This year, 2018, marks a decade since I first published The Sustainability Transformation* — the 2nd book in my planned 3-volume “Optimist Trilogy.” I’m now working on volume 3. But the “job description” from vol. 2 that appears on the first page of the first chapter is still highly relevant. Enjoy … and spread.
JOB DESCRIPTION
World development is making most people richer and healthier. It is creating enormous new opportunities for human learning and self-expression. But it is also creating a dangerous set of conditions and trends – climate change, a stark rich/poor divide, an erosion of community and social capital, depletion of both non-renewable and renewable resources, conflict over resources, degraded ecosystems, disappearing species, and many other problems – that are increasingly likely to cause collapses and catastrophes, small and large. These growing dangers are greatly diminishing the long-term prospects of both people and nature. Our current course is not sustainable.
Your job is to help change the world, by changing the systems in which you live and work. Your objective is to prevent collapse or catastrophe – in both human and natural systems – and to increase the prospects for a more sustainable and even beautiful future.
To assist you in accomplishing your assignment, you will be given access to current research about the trends shaping that future, as well as up-to-date news about important breakthroughs, tools, technologies and change processes. You will be linked up to other individuals and groups who have accepted the same job and who are spread out across the planet. This global ‘conspiracy of hope’, combined with the latest in communications technology, will make it possible to work in both physical and virtual teams, and to find help and support, almost anywhere.
Your prospects for success are better than they might appear, because slow changes can suddenly become very rapid, and because humanity has a long history of rising to overcome great challenges. But you face a number of daunting obstacles and limitations:
- You will be given minimal resources to pursue your mission – indeed, an extremely tiny amount when compared to the resources currently spent to fuel your community, company or government on its current course. You will have to find ways to create large-scale changes with small-scale budgets using high-leverage intervention strategies.
- You will be largely invisible to others, and it will sometimes be difficult to explain to other people what you are doing. Phrases like ‘sustainable development’, ‘global transformation’ or ‘a systems perspective’ still leave most people scratching their heads.

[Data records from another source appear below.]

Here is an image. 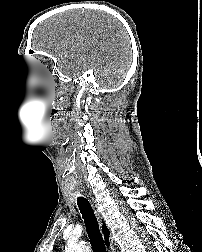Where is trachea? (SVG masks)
Here are the masks:
<instances>
[{
    "label": "trachea",
    "mask_w": 202,
    "mask_h": 252,
    "mask_svg": "<svg viewBox=\"0 0 202 252\" xmlns=\"http://www.w3.org/2000/svg\"><path fill=\"white\" fill-rule=\"evenodd\" d=\"M77 205L84 219L88 237L90 239L93 251L106 252L104 240L99 230L98 221L90 203L84 197H78Z\"/></svg>",
    "instance_id": "3493384b"
}]
</instances>
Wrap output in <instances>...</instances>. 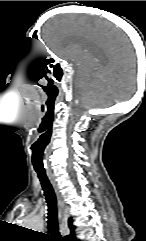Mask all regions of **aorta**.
<instances>
[{
  "mask_svg": "<svg viewBox=\"0 0 146 241\" xmlns=\"http://www.w3.org/2000/svg\"><path fill=\"white\" fill-rule=\"evenodd\" d=\"M26 226L32 230H41L43 227V220L40 217H33L26 223Z\"/></svg>",
  "mask_w": 146,
  "mask_h": 241,
  "instance_id": "obj_1",
  "label": "aorta"
}]
</instances>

You will have to communicate your intentions in ways that speak to people’s immediate and local needs while also convincing them to participate in longer-term, larger-scale changes to solve increasingly global problems. There is not enough time to wait for people to ‘wake up’ or ‘get it’ on a mass scale.
- You will have limited access to centres of power. If you achieve access, you will often discover that many people sitting in those centres of power feel surprisingly trapped by the system that they are supposedly controlling, and relatively powerless to make change. If you are not able to convince them otherwise, you will have to find other ‘leverage points’, other places to start change processes that can then spread through the system.
- Meanwhile, the momentum of change in the wrong direction will be immeasurably huge, and will probably continue to accelerate, in ways that seem unstoppable. It is imperative that you resist tendencies to despair and cynicism, in yourself and others, and that you find effective ways to spread a sense of hope and inspiration. For without hope – the belief that change is possible, that your vision of a sustainable world is attainable – your chances of success fall dramatically.
Good luck.
* The original title of The Sustainability Transformation was “The ISIS Agreement” (2008) — referring both to the Egyptian goddess, Isis, and to our planning methodology, which is introduced in the book (Indicators, Systems, Innovation, Strategy). The hardback version from 2008 is still available under the old name. We had to change the name of both the methodology and the book, for obvious reasons. The methodology is now called VISIS (we added “Vision”, because it was always part of the methodology anyway).